→ Information given:
%%

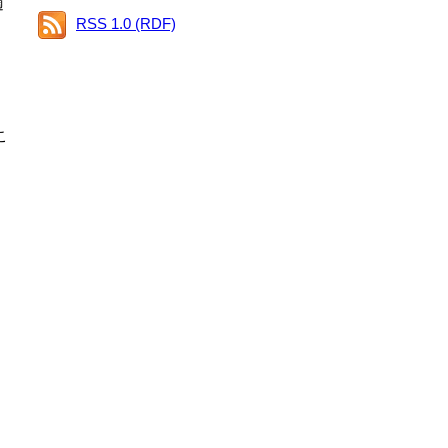
適
RSS 1.0 (RDF)
こ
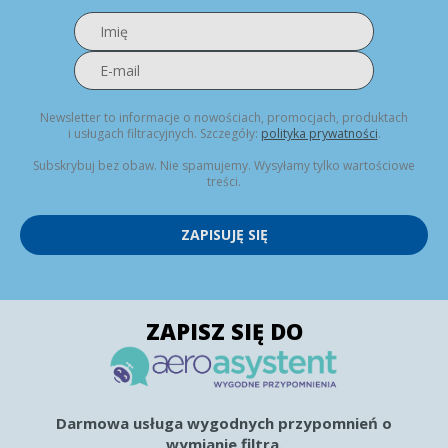
Newsletter to informacje o nowościach, promocjach, produktach
i usługach filtracyjnych. Szczegóły:
polityka prywatności
.
Subskrybuj bez obaw. Nie spamujemy. Wysyłamy tylko wartościowe
treści.
ZAPISUJĘ SIĘ
ZAPISZ SIĘ DO
Darmowa usługa wygodnych przypomnień o
wymianie filtra.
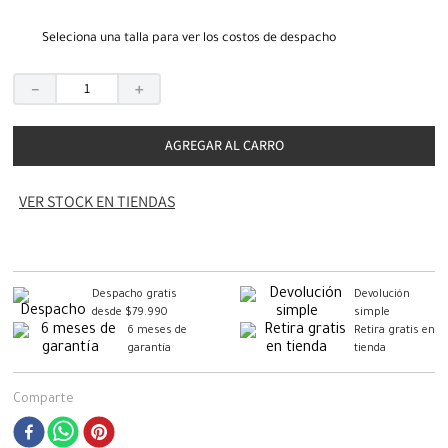
Seleciona una talla para ver los costos de despacho
－
＋
AGREGAR AL CARRO
VER STOCK EN TIENDAS
Despacho gratis
Devolución
desde $79.990
simple
6 meses de
Retira gratis en
garantía
tienda
Comparte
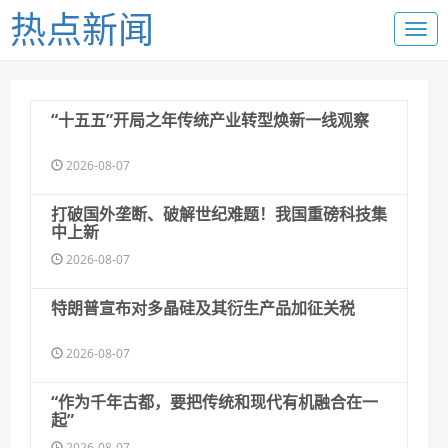
热点新闻
“十五五”开局之年传统产业转型焕新一线观察
2026-08-07
打破国外垄断、破解世纪难题！我国重磅科技集
中上新
2026-08-07
特朗普宣布对多晶硅及其衍生产品加征关税
2026-08-07
“作为千年古都，要把传统和现代有机融合在一
起”
2026-08-07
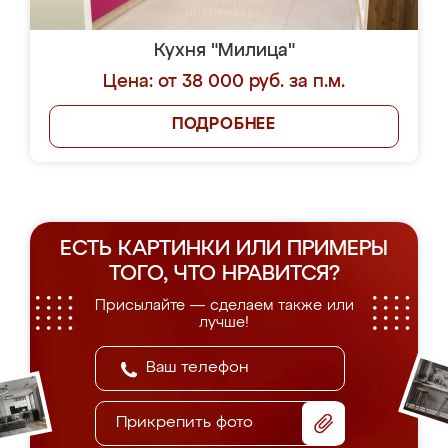
Кухня "Милица"
Цена: от 38 000 руб. за п.м.
ПОДРОБНЕЕ
ЕСТЬ КАРТИНКИ ИЛИ ПРИМЕРЫ
ТОГО, ЧТО НРАВИТСЯ?
Присылайте — сделаем также или
лучше!
Прикрепить фото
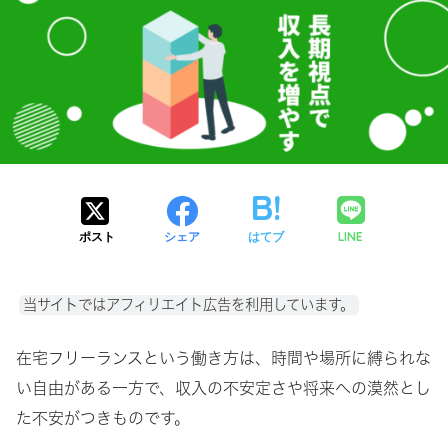
LINE
ポスト
シェア
はてブ
当サイトではアフィリエイト広告を利用しています。
在宅フリーランスという働き方は、時間や場所に縛られな
い自由がある一方で、収入の不安定さや将来への漠然とし
た不安がつきものです。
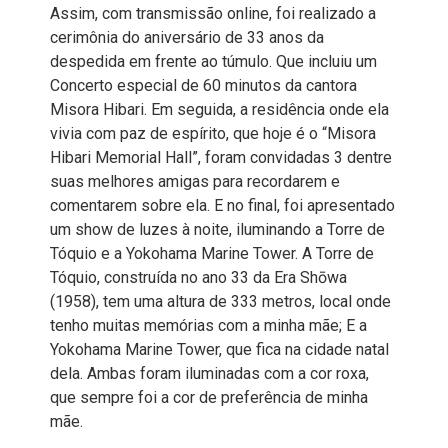
Assim, com transmissão online, foi realizado a
cerimônia do aniversário de 33 anos da
despedida em frente ao túmulo. Que incluiu um
Concerto especial de 60 minutos da cantora
Misora Hibari. Em seguida, a residência onde ela
vivia com paz de espírito, que hoje é o “Misora
Hibari Memorial Hall”, foram convidadas 3 dentre
suas melhores amigas para recordarem e
comentarem sobre ela. E no final, foi apresentado
um show de luzes à noite, iluminando a Torre de
Tóquio e a Yokohama Marine Tower. A Torre de
Tóquio, construída no ano 33 da Era Shōwa
(1958), tem uma altura de 333 metros, local onde
tenho muitas memórias com a minha mãe; E a
Yokohama Marine Tower, que fica na cidade natal
dela. Ambas foram iluminadas com a cor roxa,
que sempre foi a cor de preferência de minha
mãe.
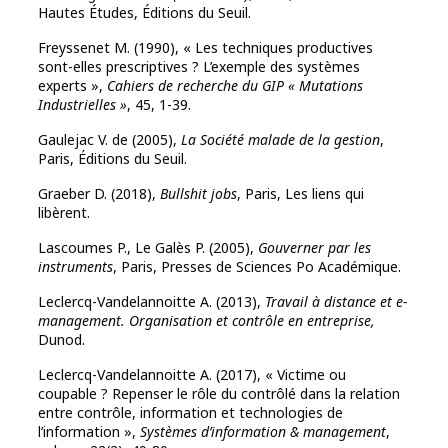
Hautes Études, Éditions du Seuil.
Freyssenet M. (1990), « Les techniques productives
sont-elles prescriptives ? L’exemple des systèmes
experts »,
Cahiers de recherche du GIP « Mutations
Industrielles »
, 45, 1-39.
Gaulejac V. de (2005),
La Société malade de la gestion
,
Paris, Éditions du Seuil.
Graeber D. (2018),
Bullshit jobs
, Paris, Les liens qui
libèrent.
Lascoumes P., Le Galès P. (2005),
Gouverner par les
instruments
, Paris, Presses de Sciences Po Académique.
Leclercq-Vandelannoitte A. (2013),
Travail à distance et e-
management. Organisation et contrôle en entreprise,
Dunod.
Leclercq-Vandelannoitte A. (2017), « Victime ou
coupable ? Repenser le rôle du contrôlé dans la relation
entre contrôle, information et technologies de
l’information »,
Systèmes d’information & management
,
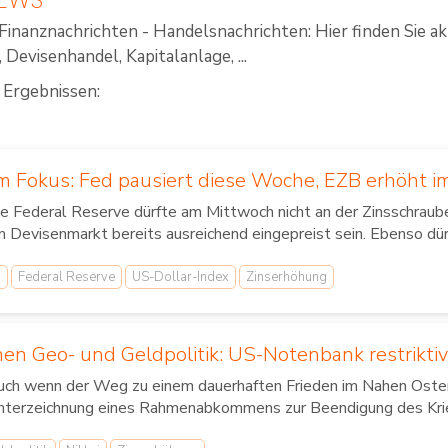
Finanznachrichten - Handelsnachrichten: Hier finden Sie a
Devisenhandel, Kapitalanlage, ...
 Ergebnissen:
 Fokus: Fed pausiert diese Woche, EZB erhöht i
e Federal Reserve dürfte am Mittwoch nicht an der Zinsschraub
 Devisenmarkt bereits ausreichend eingepreist sein. Ebenso dürf
B
Federal Reserve
US-Dollar-Index
Zinserhöhung
en Geo- und Geldpolitik: US-Notenbank restriktiv
ch wenn der Weg zu einem dauerhaften Frieden im Nahen Osten no
nterzeichnung eines Rahmenabkommens zur Beendigung des Krie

%%

Using the records above, output an exact copy without any pictures.

→ Response to this task:
適
RSS 1.0 (RDF)
こ
Newsletter to informacje o nowościach, promocjach, produktach
i usługach filtracyjnych. Szczegóły:
polityka prywatności
.
Subskrybuj bez obaw. Nie spamujemy. Wysyłamy tylko wartościowe
treści.
ZAPISUJĘ SIĘ
ZAPISZ SIĘ DO
Darmowa usługa wygodnych przypomnień o
wymianie filtra.
Seleciona una talla para ver los costos de despacho
－
＋
AGREGAR AL CARRO
VER STOCK EN TIENDAS
Despacho gratis
Devolución
desde $79.990
simple
6 meses de
Retira gratis en
garantía
tienda
Comparte
热点新闻
“十五五”开局之年传统产业转型焕新一线观察
2026-08-07
打破国外垄断、破解世纪难题！我国重磅科技集
中上新
2026-08-07
特朗普宣布对多晶硅及其衍生产品加征关税
2026-08-07
“作为千年古都，要把传统和现代有机融合在一
起”
2026-08-07
Кухня "Милица"
Цена: от 38 000 руб. за п.м.
ПОДРОБНЕЕ
ЕСТЬ КАРТИНКИ ИЛИ ПРИМЕРЫ
ТОГО, ЧТО НРАВИТСЯ?
Присылайте — сделаем также или
лучше!
Прикрепить фото
LINE
ポスト
シェア
はてブ
当サイトではアフィリエイト広告を利用しています。
在宅フリーランスという働き方は、時間や場所に縛られな
い自由がある一方で、収入の不安定さや将来への漠然とし
た不安がつきものです。
Assim, com transmissão online, foi realizado a
cerimônia do aniversário de 33 anos da
despedida em frente ao túmulo. Que incluiu um
Concerto especial de 60 minutos da cantora
Misora Hibari. Em seguida, a residência onde ela
vivia com paz de espírito, que hoje é o “Misora
Hibari Memorial Hall”, foram convidadas 3 dentre
suas melhores amigas para recordarem e
comentarem sobre ela. E no final, foi apresentado
um show de luzes à noite, iluminando a Torre de
Tóquio e a Yokohama Marine Tower. A Torre de
Tóquio, construída no ano 33 da Era Shōwa
(1958), tem uma altura de 333 metros, local onde
tenho muitas memórias com a minha mãe; E a
Yokohama Marine Tower, que fica na cidade natal
dela. Ambas foram iluminadas com a cor roxa,
que sempre foi a cor de preferência de minha
mãe.
Hautes Études, Éditions du Seuil.
Freyssenet M. (1990), « Les techniques productives
sont-elles prescriptives ? L’exemple des systèmes
experts »,
Cahiers de recherche du GIP « Mutations
Industrielles »
, 45, 1-39.
Gaulejac V. de (2005),
La Société malade de la gestion
,
Paris, Éditions du Seuil.
Graeber D. (2018),
Bullshit jobs
, Paris, Les liens qui
libèrent.
Lascoumes P., Le Galès P. (2005),
Gouverner par les
instruments
, Paris, Presses de Sciences Po Académique.
Leclercq-Vandelannoitte A. (2013),
Travail à distance et e-
management. Organisation et contrôle en entreprise,
Dunod.
Leclercq-Vandelannoitte A. (2017), « Victime ou
coupable ? Repenser le rôle du contrôlé dans la relation
entre contrôle, information et technologies de
l’information »,
Systèmes d’information & management
,
Finanznachrichten - Handelsnachrichten: Hier finden Sie a
Devisenhandel, Kapitalanlage, ...
 Ergebnissen:
 Fokus: Fed pausiert diese Woche, EZB erhöht i
e Federal Reserve dürfte am Mittwoch nicht an der Zinsschraub
 Devisenmarkt bereits ausreichend eingepreist sein. Ebenso dürf
B
Federal Reserve
US-Dollar-Index
Zinserhöhung
en Geo- und Geldpolitik: US-Notenbank restriktiv
ch wenn der Weg zu einem dauerhaften Frieden im Nahen Osten no
nterzeichnung eines Rahmenabkommens zur Beendigung des Krie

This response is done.